In England, Ministers are considering options for levying charges in order to fund a universal system of social care.

After seeking consensus, the parties south of the border are now divided on the approach they would adopt. Scotland, you will recall, adopted free personal care.

Which issue do you think will be most salient in this election and in the immediate aftermath? And why?

Most probably, it will be the provision of care for the elderly - rather than wider benefits for the indigent.

Why? Because the elderly are more inclined to vote than the poor who can frequently be socially and thus politically excluded.

This is not, I stress, to decry or question the entitlement of either sector.

Merely to note that electoral politics, with its differential turnout and differential impact upon parties, is not always the best system for assessing competing claims dispassionately.
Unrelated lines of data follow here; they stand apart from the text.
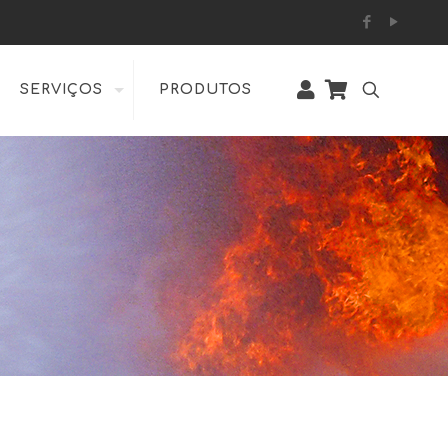
SERVIÇOS
PRODUTOS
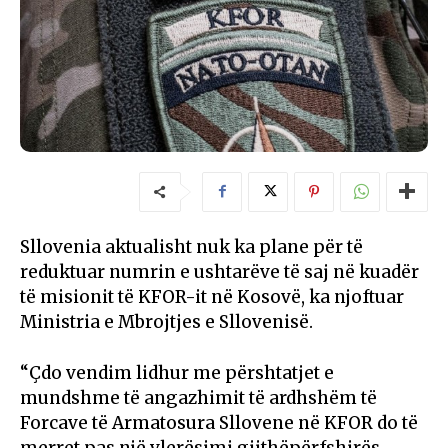
Sllovenia aktualisht nuk ka plane për të
reduktuar numrin e ushtarëve të saj në kuadër
të misionit të KFOR-it në Kosovë, ka njoftuar
Ministria e Mbrojtjes e Sllovenisë.
“Çdo vendim lidhur me përshtatjet e
mundshme të angazhimit të ardhshëm të
Forcave të Armatosura Sllovene në KFOR do të
merret pas një vlerësimi gjithëpërfshirës,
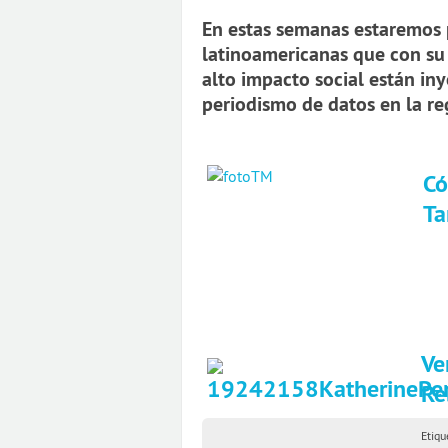
En estas semanas estaremos p
latinoamericanas que con su 
alto impacto social están i
periodismo de datos en la re
Có
Ta
Ve
Re
Etiqu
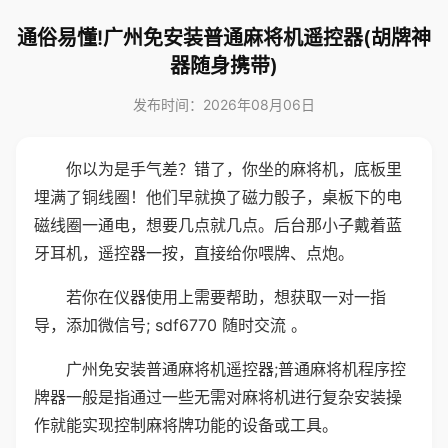
通俗易懂!广州免安装普通麻将机遥控器(胡牌神
器随身携带)
发布时间：2026年08月06日
你以为是手气差？错了，你坐的麻将机，底板里
埋满了铜线圈！他们早就换了磁力骰子，桌板下的电
磁线圈一通电，想要几点就几点。后台那小子戴着蓝
牙耳机，遥控器一按，直接给你喂牌、点炮。
若你在仪器使用上需要帮助，想获取一对一指
导，添加微信号; sdf6770 随时交流 。
广州免安装普通麻将机遥控器;普通麻将机程序控
牌器一般是指通过一些无需对麻将机进行复杂安装操
作就能实现控制麻将牌功能的设备或工具。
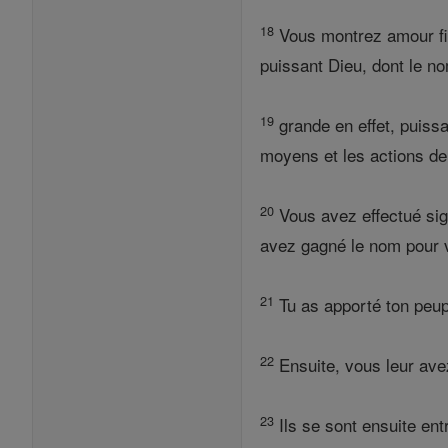
18
Vous montrez amour fid
puissant Dieu, dont le n
19
grande en effet, puiss
moyens et les actions de
20
Vous avez effectué sig
avez gagné le nom pour v
21
Tu as apporté ton peupl
22
Ensuite, vous leur avez
23
Ils se sont ensuite entr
The government have said after

Posted: Wed Mar 31, 2010 8:32 pm
by g.herschel
The government have said after the next election the national care service may start up, some 5 years away so the removal of a.a. / d.l.a. benefits are safe for some time to come, it looks as though they will go down the route of the Kings fund . they want to remove a.a. & d.l.a. b ut they do understand that present claimants should keep the allowance (cash) future claims will be means tested and only those on pension credit or whatever pension back up may be in place will recieve a.a. and within time the allownce`s will die with the claimants...

they will have to have cross party agreement to remove benefits such as a.a / d.l.a. and yet again in 4/5/ years time we will face another election so the same old problem will be with us who will go into an election with the promise of "we will remove your benefits" and we now see that the national care service is now "for all" so why should just the elderly pay for it in 5 years time if it is for all all should pay for it ....

social care lets remember the free care is just for your health care element the elderly disabled person will have to pay for the accommodation , the first 2 years you pay that could be as high as £25-000 so they may as well sell the house and be done with it ...

Yes And No.

Posted: Thu Apr 01, 2010 12:02 am
by Maxi
OK,Yes,to an extent,as a headliner,the National Care plan has been a much-discussed political trade of various ideas.But,no,theres,as yet,NO discussion on the reforms needed in the tax and benifit system to create a system where,those who can,wish or want to,both,work and care,can do so,for a decent living wage-level with a tax credit for low paid working carers.Carers Allowance,being both very low and with its poor level of earnings levels,offering no incentives to carers to work,i feel theres yet to be a radical debate on carers issues.

Re: Yes And No.

Posted: Thu Apr 01, 2010 1:14 am
by Scally
OK,Yes,to an extent,as a headliner,the National Care plan has been a much-discussed political trade of various ideas.But,no,theres,as yet,NO discussion on the reforms needed in the tax and benifit system to create a system where,those who can,wish or want to,both,work and care,can do so,for a decent living wage-level with a tax credit for low paid working carers.Carers Allowance,being both very low and with its poor level of earnings levels,offering no incentives to carers to work,i feel theres yet to be a radical debate on carers issues.
I agree, wholeheartedly. I care for 35 hours plus a week, I also work p/t, I don't claim benefits, and I pay both tax and NI. And so do most carers of working age - there are millions of us - our contribution goes largely unrecognised and I think we should be supported and encouraged fully to keep working through mechanisms such as tax credits and direct payments/improved respite.